Diaspora Bond Disambut Positif Diaspora Indonesia di Prancis
ASKARA – Kedutaan Besar Republik Indonesia (KBRI) untuk Paris bekerja sama dengan Ditjen Pengelolaan Pembiayaan dan Risiko, Kementerian Keuangan menggelar sosialisasi Diaspora Bond (DB) secara virtual, Kamis kemarin (28/5).
Dalam pertemuan tersebut, Dubes RI untuk Prancis, Arrmanatha Nasir menyampaikan bahwa dampak multidimensional dari pandemi Covid-19 sangat besar terhadap perekonomian global, yang mengancam kemunduran dari berbagai capaian pembangunan ekonomi. Berbagai negara pun berupaya mencari jalan keluar, termasuk Indonesia, dengan mengeluarkan program stimulus guna mendukung penanganan Covid-19 dan mengurangi dampak negatif terhadap, perekonomian, pembangunan dan masyarakat.
Arrmanatha menekankan, diaspora Indonesia di Prancis dapat mendukung upaya pemerintah mengatasi dampak Covid-19 dan pembangunan nasional dengan berinvestasi dalam Diaspora Bond untuk membiayai stimulus dan program pembangunan nasional. Diaspora Bond ditargetkan dapat diterbitkan pemerintah pada akhir tahun 2020.
"Harapannya bulan Agustus tapi kalau tidak bisa kemungkinan Oktober,” ujarnya kepada Askara, Jumat (29/5).
Sebelumnya Arrmanatha menuturkan, hal ini sekaligus sebagai kontribusi diaspora Indonesia di Prancis untuk membantuk negara Indonesia di tengah pandemi wabah Covid-19.
“Berinvestasi dalam Diaspora Bond, bukan saja merupakan opsi investasi yang aman dan menguntungkan, namun juga merupakan kontribusi diaspora Indonesia di Prancis dalam membantu pendanaan pembangunan nasional dan penanganan dampak Covid-19 di dalam negeri," tutur Arrmanatha.

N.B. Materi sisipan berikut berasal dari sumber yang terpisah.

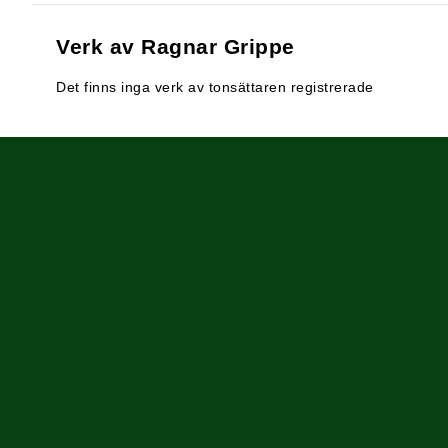
Verk av Ragnar Grippe
Det finns inga verk av tonsättaren registrerade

Arrmanatha menuturkan, bahwa Diaspora Indonesia di Prancis menanggapi positif terhadap rencana diterbitkannya Diaspora Bond. Bagi diaspora Indonesia di Prancis, Diaspora Bond dapat menjadi opsi investasi yang menarik, di mana suku bunga bank di Prancis, seperti beberapa negara maju lainnya dinilai sangat rendah.
Diaspora Bond memberikan return on investment atau pendapatan investasi yang lebih tinggi dari suku bunga di Prancis. Tak hanya itu, rating surat utang yang diterbitkan Pemerintah Indonesia juga merupakan investment grade.
Diaspora Bond, tambahnya, dapat dibeli oleh diaspora WNI dan diaspora Indonesia WNA yang memiliki Identitas Kartu Masyarakat Indonesia di Luar Negeri (KMILN).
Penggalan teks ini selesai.